Instance Selection Deep Dive

Technical deep dive into how Karpenter selects EC2 instances, from pod scheduling through the AWS CreateFleet API call.

This document provides a detailed technical explanation of how Karpenter selects EC2 instances, from pod scheduling through the AWS CreateFleet API call. Understanding this flow is essential for configuring Veneer’s NodeOverlay feature to influence instance selection.

Overview

Karpenter does not make the final instance type selection.

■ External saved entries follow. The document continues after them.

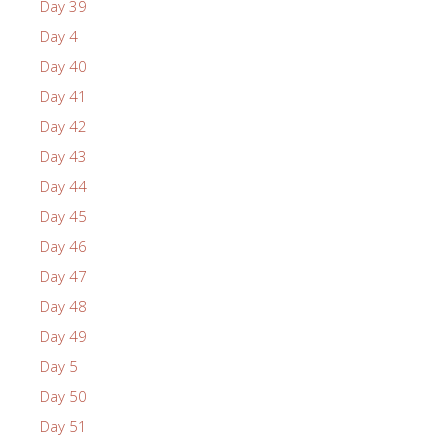
Day 39
Day 4
Day 40
Day 41
Day 42
Day 43
Day 44
Day 45
Day 46
Day 47
Day 48
Day 49
Day 5
Day 50
Day 51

Instead, it:

Filters instance types based on NodePool requirements and pod constraints
Sorts instance types by adjusted price
Truncates to a maximum of 60 instance types
Delegates the final selection to AWS via the CreateFleet API

AWS CreateFleet makes the ultimate decision based on:

Spot capacity availability
Allocation strategy
Priority values (when using capacity-optimized-prioritized)

Architecture Flow

flowchart TB
    subgraph KARPENTER["KARPENTER CONTROLLER"]
        direction TB

        subgraph Phase1["Phase 1: Scheduling"]
            Scheduler["Scheduler<br/>(Bin-pack)"]
            AllTypes["ALL instance<br/>types kept"]
            Scheduler --> AllTypes
        end

        subgraph Phase2["Phase 2: Launch Templates"]
            Resolver["Launch Template<br/>Resolver"]
            GroupAMI["Group by AMI<br/>(architecture)"]
            Resolver --> GroupAMI
        end

        subgraph Phase3["Phase 3: Fleet Request"]
            Builder["CreateFleet<br/>Builder"]
            Priority["Set Priority values<br/>(adjusted prices)"]
            Builder --> Priority
        end

        Phase1 --> Phase2 --> Phase3
    end

    subgraph AWS["AWS CreateFleet API"]
        direction TB
        Step1["1. Check spot capacity for each<br/>instance type/AZ combination"]
        Step2["2. Apply allocation strategy<br/>(price-capacity-optimized OR<br/>capacity-optimized-prioritized)"]
        Step3["3. Select instance type<br/>with best score"]
        Step1 --> Step2 --> Step3
    end

    KARPENTER --> AWS

Phase 1: Scheduling and Bin-Packing

Code Location

Repository: kubernetes-sigs/karpenter
File: pkg/controllers/provisioning/scheduling/scheduler.go

What Happens

The scheduler performs bin-packing simulation to determine which pods can fit on potential nodes. Critically, it does not select a specific instance type or architecture at this stage.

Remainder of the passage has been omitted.